◆ Task brief:
Check every line of the data for the word "procura", and copy those that have it.

◆ Data extracts:

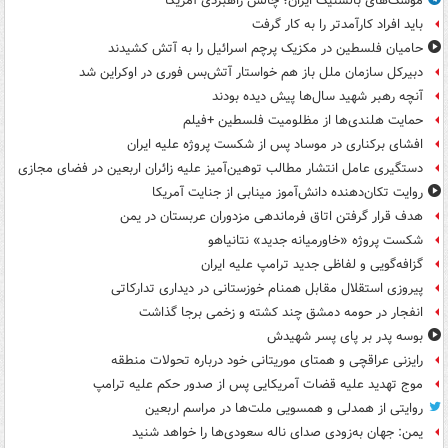
موشک‌های بالستیک ایران؛ چالش راهبردی آمریکا
باید افراد کارآمدتر را به کار گرفت
حامیان فلسطین در مکزیک پرچم اسرائیل را به آتش کشیدند
دبیرکل سازمان ملل باز هم خواستار آتش‌بس فوری در اوکراین شد
آنچه رهبر شهید سال‌ها پیش دیده بودند
حمایت هلندی‌ها از مظلومیت فلسطین +فیلم
افشای برکناری در موساد پس از شکست پروژه علیه ایران
دستگیری عامل انتشار مطالب توهین‌آمیز علیه زائران اربعین در فضای مجازی
روایت تکان‌دهنده دانش‌آموز مینابی از جنایت آمریکا
هدف قرار گرفتن اتاق‌ فرماندهی مزدوران عربستان در یمن
شکست پروژه «خاورمیانه جدید» نتانیاهو
گزافه‌گویی و لفاظی جدید ترامپ علیه ایران
پیروزی استقلال مقابل همنام خوزستانی در دیداری تدارکاتی
انفجار در حومه دمشق چند کشته و زخمی برجا گذاشت
بوسه‌ پدر بر پای پسر شهیدش
رایزنی عراقچی و همتای موریتانی خود درباره تحولات منطقه
موج تهدید علیه قضات آمریکایی پس از صدور حکم علیه ترامپ
روایتی از همدلی و همسویی ملت‌ها در مراسم اربعین
یمن: جهان به‌زودی صدای ناله سعودی‌ها را خواهد شنید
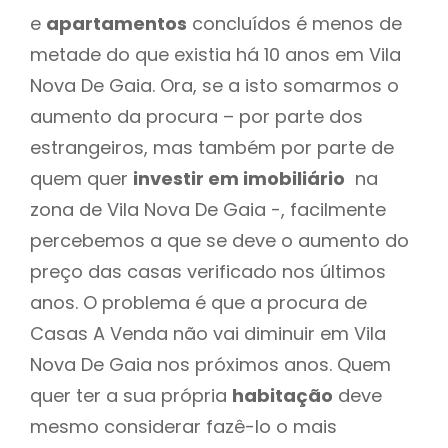
e
apartamentos
concluídos é menos de
metade do que existia há 10 anos em Vila
Nova De Gaia. Ora, se a isto somarmos o
aumento da procura – por parte dos
estrangeiros, mas também por parte de
quem quer
investir em imobiliário
na
zona de Vila Nova De Gaia -, facilmente
percebemos a que se deve o aumento do
preço das casas verificado nos últimos
anos. O problema é que a procura de
Casas A Venda não vai diminuir em Vila
Nova De Gaia nos próximos anos. Quem
quer ter a sua própria
habitação
deve
mesmo considerar fazê-lo o mais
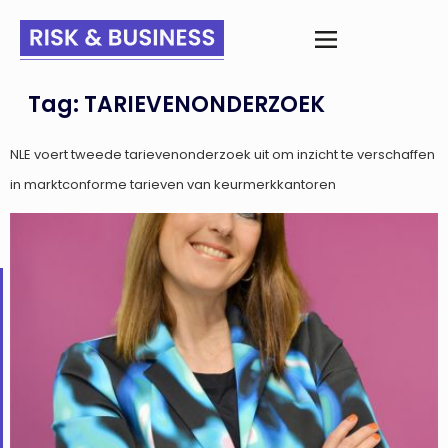
Tag:
TARIEVENONDERZOEK
NLE voert tweede tarievenonderzoek uit om inzicht te verschaffen
in marktconforme tarieven van keurmerkkantoren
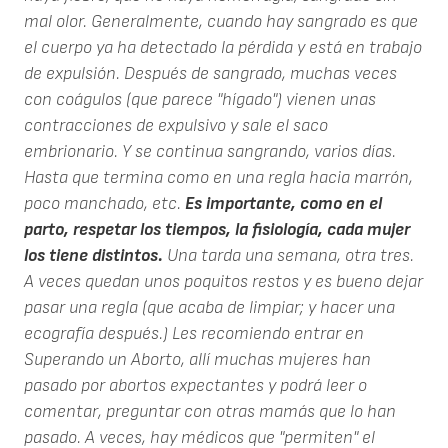
mal olor. Generalmente, cuando hay sangrado es que
el cuerpo ya ha detectado la pérdida y está en trabajo
de expulsión. Después de sangrado, muchas veces
con coágulos (que parece "hígado") vienen unas
contracciones de expulsivo y sale el saco
embrionario. Y se continua sangrando, varios días.
Hasta que termina como en una regla hacia marrón,
poco manchado, etc.
Es importante, como en el
parto, respetar los tiempos, la fisiología, cada mujer
los tiene distintos.
Una tarda una semana, otra tres.
A veces quedan unos poquitos restos y es bueno dejar
pasar una regla (que acaba de limpiar; y hacer una
ecografía después.) Les recomiendo entrar en
Superando un Aborto, allí muchas mujeres han
pasado por abortos expectantes y podrá leer o
comentar, preguntar con otras mamás que lo han
pasado. A veces, hay médicos que "permiten" el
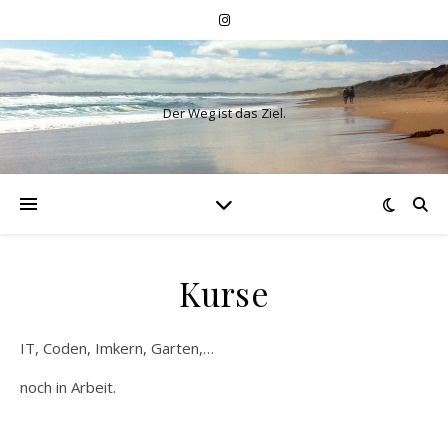
Der Weg ist das Ziel.
Kurse
IT, Coden, Imkern, Garten,…
noch in Arbeit.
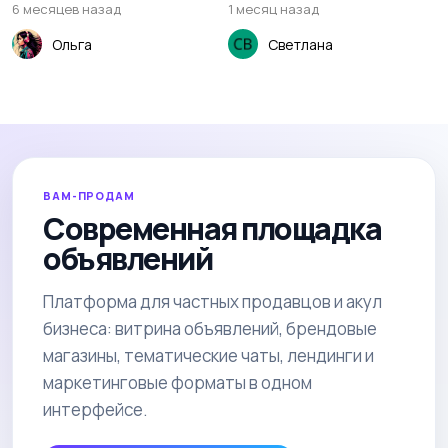
6 месяцев назад
1 месяц назад
Ольга
Светлана
ВАМ-ПРОДАМ
Современная площадка
объявлений
Платформа для частных продавцов и акул
бизнеса: витрина объявлений, брендовые
магазины, тематические чаты, лендинги и
маркетинговые форматы в одном
интерфейсе.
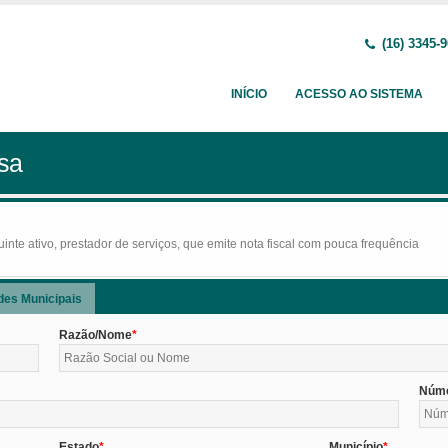
(16) 3345-
INÍCIO
ACESSO AO SISTEMA
sa
nte ativo, prestador de serviços, que emite nota fiscal com pouca frequência
des Municipais
Razão/Nome
Núm
Estado
Município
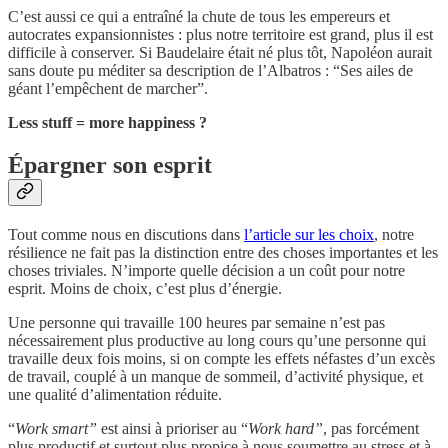
C’est aussi ce qui a entraîné la chute de tous les empereurs et
autocrates expansionnistes : plus notre territoire est grand, plus il est
difficile à conserver. Si Baudelaire était né plus tôt, Napoléon aurait
sans doute pu méditer sa description de l’Albatros : “Ses ailes de
géant l’empêchent de marcher”.
Less stuff = more happiness ?
Épargner son esprit
Tout comme nous en discutions dans
l’article sur les choix
, notre
résilience ne fait pas la distinction entre des choses importantes et les
choses triviales. N’importe quelle décision a un coût pour notre
esprit. Moins de choix, c’est plus d’énergie.
Une personne qui travaille 100 heures par semaine n’est pas
nécessairement plus productive au long cours qu’une personne qui
travaille deux fois moins, si on compte les effets néfastes d’un excès
de travail, couplé à un manque de sommeil, d’activité physique, et
une qualité d’alimentation réduite.
“
Work smart”
est ainsi à prioriser au “
Work hard”
, pas forcément
plus productif et surtout plus propice à nous soumettre au stress et à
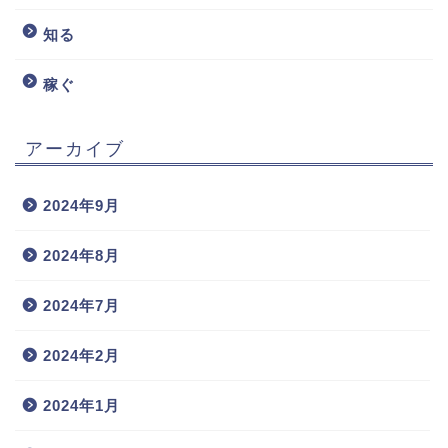
知る
稼ぐ
アーカイブ
2024年9月
2024年8月
2024年7月
2024年2月
2024年1月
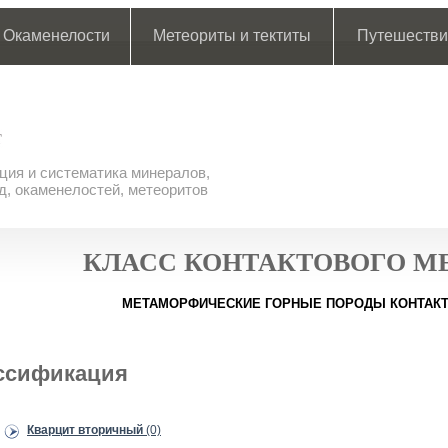
Окаменелости
Метеориты и тектиты
Путешестви
ия и систематика минералов,
д, окаменелостей, метеоритов
КЛАСС КОНТАКТОВОГО 
МЕТАМОРФИЧЕСКИЕ ГОРНЫЕ ПОРОДЫ КОНТАК
ссификация
Кварцит вторичный
(0)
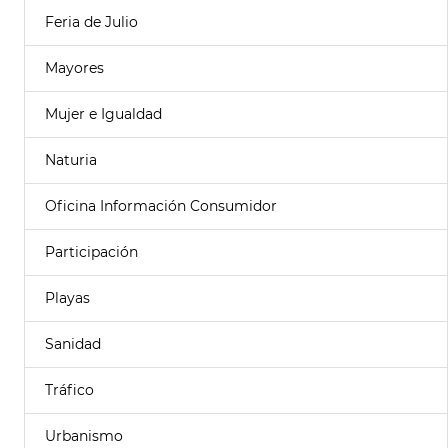
Feria de Julio
Mayores
Mujer e Igualdad
Naturia
Oficina Información Consumidor
Participación
Playas
Sanidad
Tráfico
Urbanismo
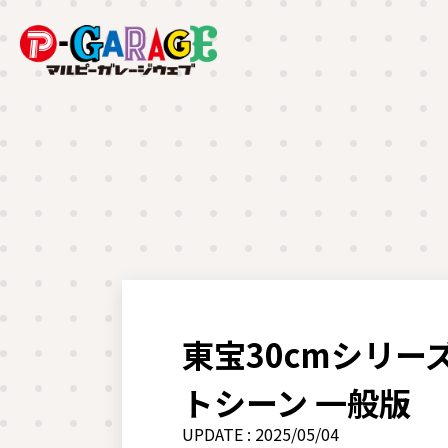
東宝30cmシリーズ
トシーン 一般版
UPDATE : 2025/05/04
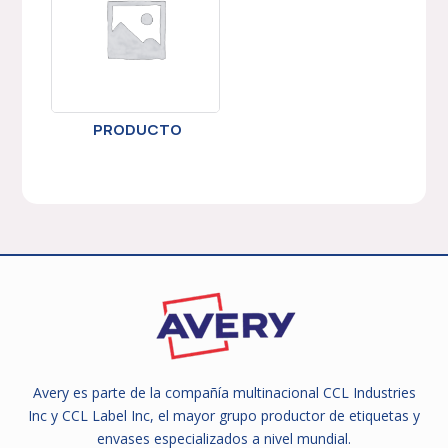
PRODUCTO
Avery es parte de la compañía multinacional CCL Industries
Inc y CCL Label Inc, el mayor grupo productor de etiquetas y
envases especializados a nivel mundial.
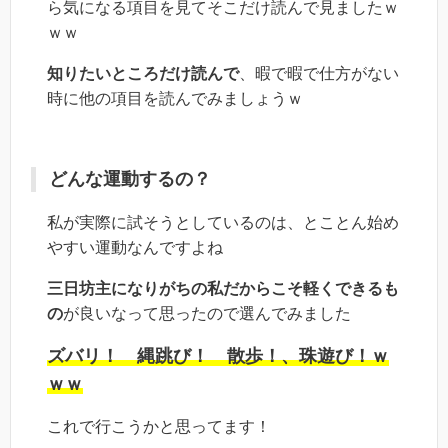
ら気になる項目を見てそこだけ読んで見ましたｗ
ｗｗ
知りたいところだけ読んで
、暇で暇で仕方がない
時に他の項目を読んでみましょうｗ
どんな運動するの？
私が実際に試そうとしているのは、とことん始め
やすい運動なんですよね
三日坊主になりがちの私だからこそ軽くできるも
の
が良いなって思ったので選んでみました
ズバリ！ 縄跳び！ 散歩！、珠遊び！ｗ
ｗｗ
これで行こうかと思ってます！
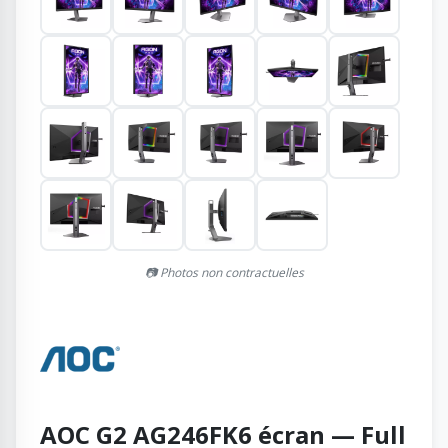
📷 Photos non contractuelles
AOC G2 AG246FK6 écran — Full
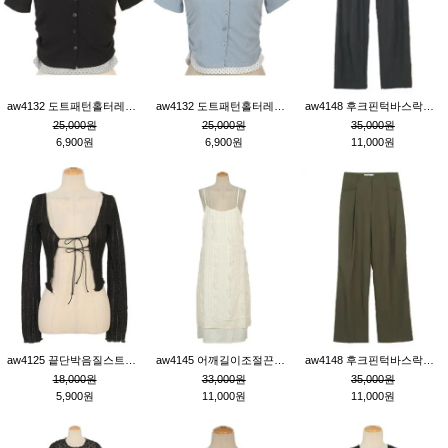
aw4132 도트패턴홀터레이어드St잔골지티_블랙
aw4132 도트패턴홀터레이어드St잔골지티_블루
aw4148 후크핀턱바스락팬츠_챠콜S
25,000원
25,000원
35,000원
6,900원
6,900원
11,000원
aw4125 끝단박음질스트랩오픈환편니트가디건_블랙
aw4145 어깨길이조절끈나시레이스러플원피스_아이보리
aw4148 후크핀턱바스락팬츠_카키M
18,000원
33,000원
35,000원
5,900원
11,000원
11,000원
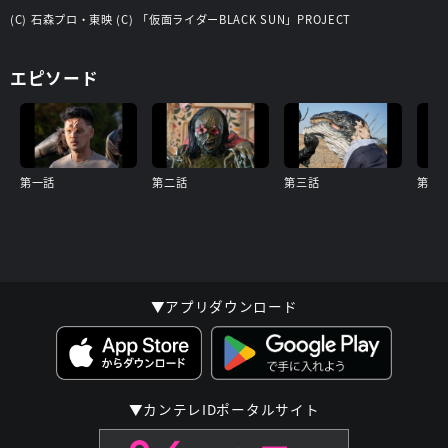
(C) 石森プロ・東映 (C) 「仮面ライダーBLACK SUN」PROJECT
エピソード
第一話
第二話
第三話
第四
▼アプリダウンロード
▼カンテレIDポータルサイト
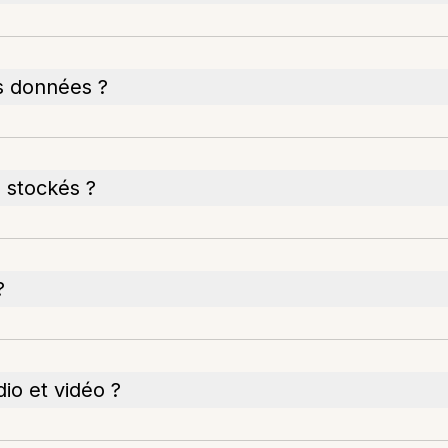
s données ?
 stockés ?
?
dio et vidéo ?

◆ Response area:
aumento da procura – por parte dos
anos. O problema é que a procura de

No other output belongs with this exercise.